_Exercise requirements_: Every entry is to be printed again precisely as given.

_Study material_:
┌──

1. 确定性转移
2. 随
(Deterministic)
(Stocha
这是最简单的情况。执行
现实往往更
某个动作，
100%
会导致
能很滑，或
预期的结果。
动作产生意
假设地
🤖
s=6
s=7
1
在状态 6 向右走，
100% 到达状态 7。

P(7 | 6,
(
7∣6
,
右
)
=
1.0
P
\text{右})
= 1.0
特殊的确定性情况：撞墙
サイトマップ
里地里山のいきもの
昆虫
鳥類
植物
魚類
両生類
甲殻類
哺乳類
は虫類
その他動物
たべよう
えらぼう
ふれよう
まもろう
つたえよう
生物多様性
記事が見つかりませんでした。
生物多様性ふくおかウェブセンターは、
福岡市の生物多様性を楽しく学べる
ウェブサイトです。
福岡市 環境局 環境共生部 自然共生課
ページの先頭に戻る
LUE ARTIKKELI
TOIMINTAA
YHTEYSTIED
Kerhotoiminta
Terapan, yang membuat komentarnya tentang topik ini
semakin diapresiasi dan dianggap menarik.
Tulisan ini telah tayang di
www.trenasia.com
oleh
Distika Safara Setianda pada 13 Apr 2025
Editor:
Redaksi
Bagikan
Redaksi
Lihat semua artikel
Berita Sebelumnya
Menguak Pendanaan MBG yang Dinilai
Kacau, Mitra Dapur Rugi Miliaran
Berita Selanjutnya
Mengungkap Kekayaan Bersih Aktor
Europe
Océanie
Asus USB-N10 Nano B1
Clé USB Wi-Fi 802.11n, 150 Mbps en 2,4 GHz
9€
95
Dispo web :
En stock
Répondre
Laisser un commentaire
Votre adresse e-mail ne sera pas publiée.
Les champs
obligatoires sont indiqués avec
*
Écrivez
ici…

└──

_Reply_:
1. 确定性转移
2. 随
(Deterministic)
(Stocha
这是最简单的情况。执行
现实往往更
某个动作，
100%
会导致
能很滑，或
预期的结果。
动作产生意
假设地
🤖
s=6
s=7
1
在状态 6 向右走，
100% 到达状态 7。

P(7 | 6,
(
7∣6
,
右
)
=
1.0
P
\text{右})
= 1.0
特殊的确定性情况：撞墙
サイトマップ
里地里山のいきもの
昆虫
鳥類
植物
魚類
両生類
甲殻類
哺乳類
は虫類
その他動物
たべよう
えらぼう
ふれよう
まもろう
つたえよう
生物多様性
記事が見つかりませんでした。
生物多様性ふくおかウェブセンターは、
福岡市の生物多様性を楽しく学べる
ウェブサイトです。
福岡市 環境局 環境共生部 自然共生課
ページの先頭に戻る
LUE ARTIKKELI
TOIMINTAA
YHTEYSTIED
Kerhotoiminta
Terapan, yang membuat komentarnya tentang topik ini
semakin diapresiasi dan dianggap menarik.
Tulisan ini telah tayang di
www.trenasia.com
oleh
Distika Safara Setianda pada 13 Apr 2025
Editor:
Redaksi
Bagikan
Redaksi
Lihat semua artikel
Berita Sebelumnya
Menguak Pendanaan MBG yang Dinilai
Kacau, Mitra Dapur Rugi Miliaran
Berita Selanjutnya
Mengungkap Kekayaan Bersih Aktor
Europe
Océanie
Asus USB-N10 Nano B1
Clé USB Wi-Fi 802.11n, 150 Mbps en 2,4 GHz
9€
95
Dispo web :
En stock
Répondre
Laisser un commentaire
Votre adresse e-mail ne sera pas publiée.
Les champs
obligatoires sont indiqués avec
*
Écrivez
ici…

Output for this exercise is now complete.